P.L.H. has no or negligible influence on the ability to drive and use machines.
Treatment with P.L.H. should be initiated under the supervision of a physician experienced in the treatment of fertility problems.
Posology
In LH and FSH deficient women, the objective of P.L.H. therapy in association with FSH is to develop a single mature Graafian follicle from which the oocyte will be liberated after the administration of human chorionic gonadotropin (hCG). P.L.H. should be given as a course of daily injections simultaneously with FSH. Since these patients are amenorrhoeic and have low endogenous oestrogen secretion, treatment can commence at any time.
P.L.H. should be administered concomitantly with follitropin alfa.
Treatment should be tailored to the individual patient's response as assessed by measuring follicle size by ultrasound and oestrogen response. A recommended regimen commences at 75 IU of lutropin alfa (ie. one vial of P.L.H.) daily with 75-150 IU FSH.
In clinical trials, P.L.H. has been shown to increase the ovarian sensitivity to follitropin alfa. If an FSH dose increase is deemed appropriate, dose adaptation should preferably be after 7-14 day intervals and preferably by 37.5 IU-75 IU increments. It may be acceptable to extend the duration of stimulation in any one cycle to up to 5 weeks.
When an optimal response is obtained, a single injection of 250 microgramsof r-hCG or 5,000 IU to 10,000 IU hCG should be administered 24-48 hours after the last P.L.H. and FSH injections. The patient is recommended to have coitus on the day of, and on the day following, hCG administration.
Alternatively, intrauterine insemination (IUI) may be performed.
Luteal phase support may be considered since lack of substances with luteotrophic activity (LH/hCG) after ovulation may lead to premature failure of the corpus luteum.
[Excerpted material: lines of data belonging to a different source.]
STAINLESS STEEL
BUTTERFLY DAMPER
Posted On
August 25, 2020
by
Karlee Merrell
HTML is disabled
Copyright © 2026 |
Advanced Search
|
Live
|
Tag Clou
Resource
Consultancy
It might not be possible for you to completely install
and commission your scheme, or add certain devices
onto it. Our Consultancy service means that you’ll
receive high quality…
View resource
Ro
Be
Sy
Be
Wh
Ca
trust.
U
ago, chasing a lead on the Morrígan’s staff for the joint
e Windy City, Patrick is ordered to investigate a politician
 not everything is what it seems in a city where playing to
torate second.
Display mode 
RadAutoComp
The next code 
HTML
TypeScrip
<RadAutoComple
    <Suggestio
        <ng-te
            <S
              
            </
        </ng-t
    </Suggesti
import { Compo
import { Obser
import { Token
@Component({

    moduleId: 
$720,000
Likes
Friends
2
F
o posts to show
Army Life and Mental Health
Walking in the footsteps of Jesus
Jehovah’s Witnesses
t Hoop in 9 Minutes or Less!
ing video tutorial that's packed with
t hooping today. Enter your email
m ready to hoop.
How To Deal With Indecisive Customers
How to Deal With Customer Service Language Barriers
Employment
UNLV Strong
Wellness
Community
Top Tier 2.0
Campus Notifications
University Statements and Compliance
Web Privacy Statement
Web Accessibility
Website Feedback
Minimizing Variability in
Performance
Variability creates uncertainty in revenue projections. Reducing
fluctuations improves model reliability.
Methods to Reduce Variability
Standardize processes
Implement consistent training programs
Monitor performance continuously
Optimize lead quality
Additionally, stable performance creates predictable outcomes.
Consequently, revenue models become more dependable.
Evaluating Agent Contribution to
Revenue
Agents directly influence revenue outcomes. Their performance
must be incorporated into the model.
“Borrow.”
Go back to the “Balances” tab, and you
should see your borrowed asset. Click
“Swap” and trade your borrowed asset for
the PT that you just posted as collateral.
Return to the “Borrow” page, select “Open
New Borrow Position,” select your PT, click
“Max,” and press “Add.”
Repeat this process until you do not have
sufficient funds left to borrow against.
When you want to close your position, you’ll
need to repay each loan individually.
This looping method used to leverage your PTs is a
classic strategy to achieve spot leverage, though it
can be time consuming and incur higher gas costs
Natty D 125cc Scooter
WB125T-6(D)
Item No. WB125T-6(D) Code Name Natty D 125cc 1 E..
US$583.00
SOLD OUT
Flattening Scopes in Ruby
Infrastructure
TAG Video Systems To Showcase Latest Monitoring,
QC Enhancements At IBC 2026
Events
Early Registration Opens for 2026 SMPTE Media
If an excessive response is obtained, treatment should be stopped and hCG withheld. Treatment should recommence in the next cycle at a dose of FSH lower than that of the previous cycle.
Special populations
Older people
There is no relevant indication for the use of P.L.H. in the elderly population. Safety and effectiveness of P.L.H. in elderly patients have not been established.
Renal and hepatic impairment
Safety, efficacy, and pharmacokinetics of P.L.H. in patients with renal or hepatic impairment have not been established.
Paediatric population
There is no relevant indication for the use of P.L.H. in the paediatric population.
Method of administration
P.L.H. is intended for subcutaneous use. The first injection of P.L.H. should be performed under direct medical supervision. The powder should be reconstituted immediately prior to use with the solvent provided. Self-administration of this medicinal product should only be performed by patients who are well-motivated, adequately trained and with access to expert advice.
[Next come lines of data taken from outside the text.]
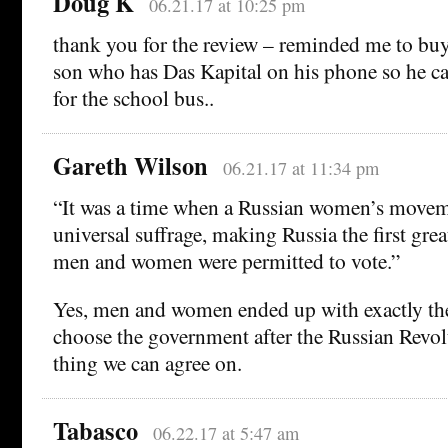
Doug K
06.21.17 at 10:25 pm
thank you for the review – reminded me to buy
son who has Das Kapital on his phone so he ca
for the school bus..
Gareth Wilson
06.21.17 at 11:34 pm
“It was a time when a Russian women’s moveme
universal suffrage, making Russia the first grea
men and women were permitted to vote.”
Yes, men and women ended up with exactly the
choose the government after the Russian Revol
thing we can agree on.
Tabasco
06.22.17 at 5:47 am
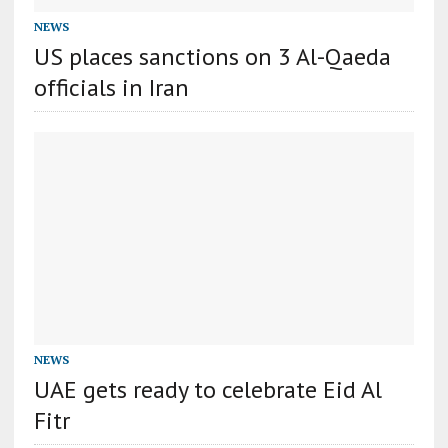
NEWS
US places sanctions on 3 Al-Qaeda
officials in Iran
NEWS
UAE gets ready to celebrate Eid Al
Fitr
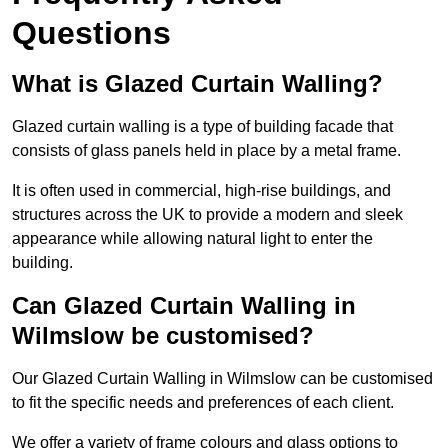
Questions
What is Glazed Curtain Walling?
Glazed curtain walling is a type of building facade that
consists of glass panels held in place by a metal frame.
It is often used in commercial, high-rise buildings, and
structures across the UK to provide a modern and sleek
appearance while allowing natural light to enter the
building.
Can Glazed Curtain Walling in
Wilmslow be customised?
Our Glazed Curtain Walling in Wilmslow can be customised
to fit the specific needs and preferences of each client.
We offer a variety of frame colours and glass options to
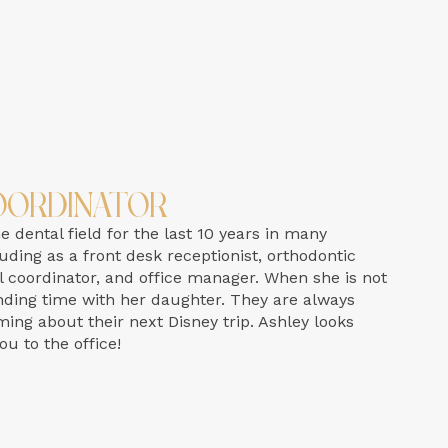
oordinator
 dental field for the last 10 years in many
luding as a front desk receptionist, orthodontic
 coordinator, and office manager. When she is not
pending time with her daughter. They are always
ming about their next Disney trip. Ashley looks
u to the office!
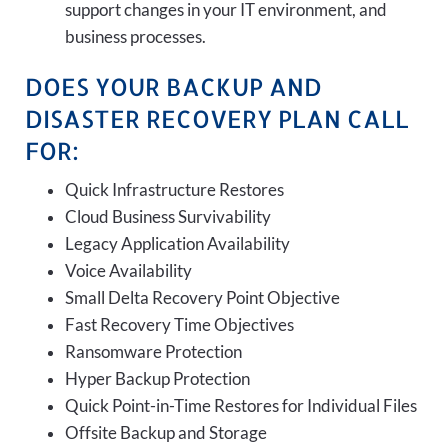
support changes in your IT environment, and
business processes.
DOES YOUR BACKUP AND
DISASTER RECOVERY PLAN CALL
FOR:
Quick Infrastructure Restores
Cloud Business Survivability
Legacy Application Availability
Voice Availability
Small Delta Recovery Point Objective
Fast Recovery Time Objectives
Ransomware Protection
Hyper Backup Protection
Quick Point-in-Time Restores for Individual Files
Offsite Backup and Storage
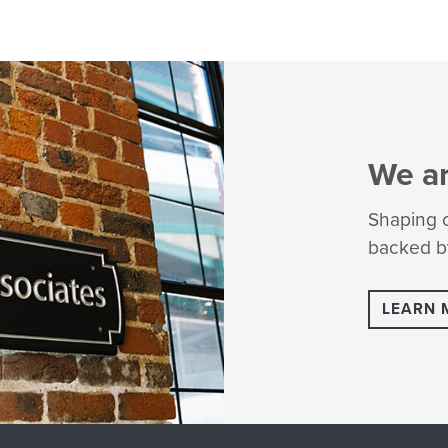
We a
Shaping c
backed by
LEARN 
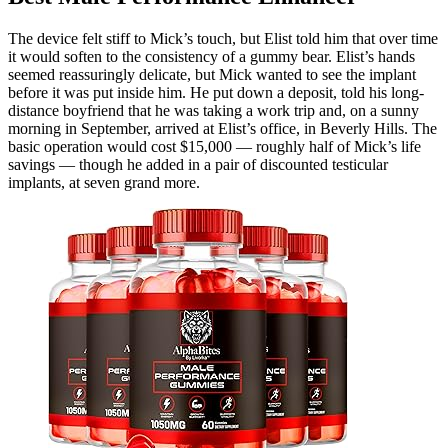
The device felt stiff to Mick’s touch, but Elist told him that over time
it would soften to the consistency of a gummy bear. Elist’s hands
seemed reassuringly delicate, but Mick wanted to see the implant
before it was put inside him. He put down a deposit, told his long-
distance boyfriend that he was taking a work trip and, on a sunny
morning in September, arrived at Elist’s office, in Beverly Hills. The
basic operation would cost $15,000 — roughly half of Mick’s life
savings — though he added in a pair of discounted testicular
implants, at seven grand more.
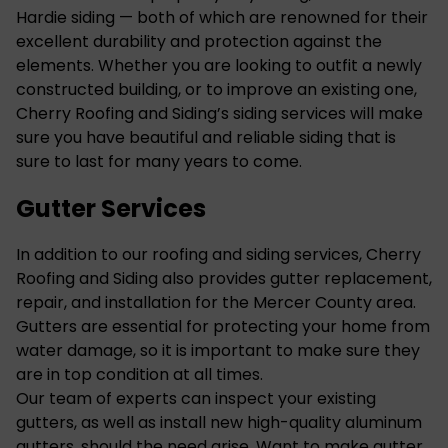
Hardie siding
— both of which are renowned for their
excellent durability and protection against the
elements. Whether you are looking to outfit a newly
constructed building, or to improve an existing one,
Cherry Roofing and Siding’s siding services will make
sure you have beautiful and reliable siding that is
sure to last for many years to come.
Gutter Services
In addition to our roofing and siding services, Cherry
Roofing and Siding also provides gutter replacement,
repair, and installation for the Mercer County area.
Gutters
are essential for protecting your home from
water damage, so it is important to make sure they
are in top condition at all times.
Our team of experts can inspect your existing
gutters, as well as install new high-quality aluminum
gutters, should the need arise. Want to make gutter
For immediate and single use following first opening and reconstitution.
The powder must be reconstituted with the solvent before use by gentle swirling.
The reconstituted solution should not be administered if it contains particles or is not clear.
P.L.H. may be mixed with follitropin alfa and co-administered as a single injection.
In this case P.L.H. should be reconstituted first and then used to reconstitute the follitropin alfa powder.
In order to avoid the injection of large volumes, one vial of P.L.H. can be reconstituted together with one or two ampoule(s)/vial(s) of follitropin alfa, 37.5 IU, 75 IU or 150 IU, in 1 ml of solvent.
Any unused medicinal product or waste material should be disposed of in accordance with local requirements.